What is Prefill?
Prefill is the LLM inference phase that processes the full input prompt in parallel and produces the initial key-value cache before token-by-token decoding begins.
How It Works
Prefill is the first major compute phase in autoregressive LLM inference. During prefill, the model reads all input tokens, computes attention over the prompt, and stores key-value states that the decode phase can reuse. Long prompts, large retrieved contexts, and many conversation turns make prefill expensive. This is why prompt length, context caching, RAG chunk selection, and batching strategy can dominate time to first token even when output generation is short.
Key Characteristics
- Processes the entire input prompt before the first generated token
- Builds the KV cache reused by later decoding steps
- Highly sensitive to input token count and context length
- Often the main contributor to TTFT for long prompts
- Can be optimized with context caching, prompt trimming, and efficient batching
Common Use Cases
- Diagnosing high time to first token for long-context prompts
- Estimating serving cost for RAG requests with many retrieved chunks
- Applying context caching for repeated system prompts or shared prefixes
- Designing prompt budgets for chat applications
- Separating input-processing latency from output-generation latency
Example
Loading code...Frequently Asked Questions
Why does prefill affect time to first token?

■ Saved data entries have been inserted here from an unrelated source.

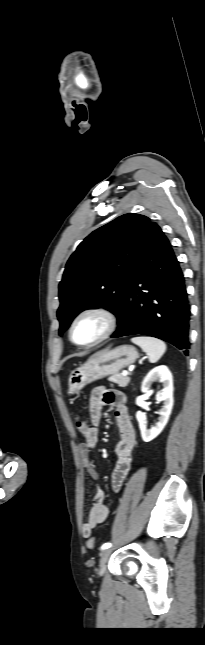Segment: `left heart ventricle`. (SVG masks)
I'll list each match as a JSON object with an SVG mask.
<instances>
[{"label":"left heart ventricle","instance_id":"obj_1","mask_svg":"<svg viewBox=\"0 0 205 645\" xmlns=\"http://www.w3.org/2000/svg\"><path fill=\"white\" fill-rule=\"evenodd\" d=\"M104 323L97 316L82 318L74 329V338L77 342L88 343L96 339L103 331Z\"/></svg>","mask_w":205,"mask_h":645}]
</instances>
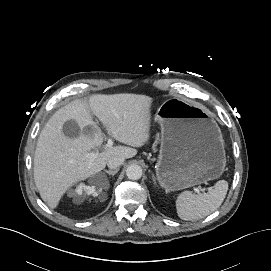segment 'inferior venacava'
Segmentation results:
<instances>
[{"label": "inferior vena cava", "instance_id": "1", "mask_svg": "<svg viewBox=\"0 0 271 271\" xmlns=\"http://www.w3.org/2000/svg\"><path fill=\"white\" fill-rule=\"evenodd\" d=\"M124 160L125 159L123 157H114V158H111L108 161L107 166L110 169H117L118 167H120L123 164Z\"/></svg>", "mask_w": 271, "mask_h": 271}]
</instances>
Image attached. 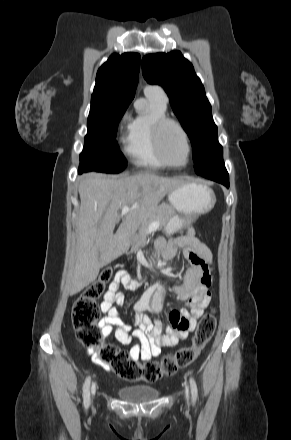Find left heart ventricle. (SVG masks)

The model must process the input prompt and build reusable attention state before it can emit the first output token.
Is prefill parallelizable?
Prefill over input tokens is much more parallel than token-by-token decoding, but it can still be expensive for long contexts.
How can prefill cost be reduced?
Reduce unnecessary context, use better RAG selection, cache shared prefixes, and choose serving engines optimized for long prompts.
Is prefill the same as prompt tokenization?
No. Tokenization converts text to token IDs; prefill is the model forward pass over those input tokens.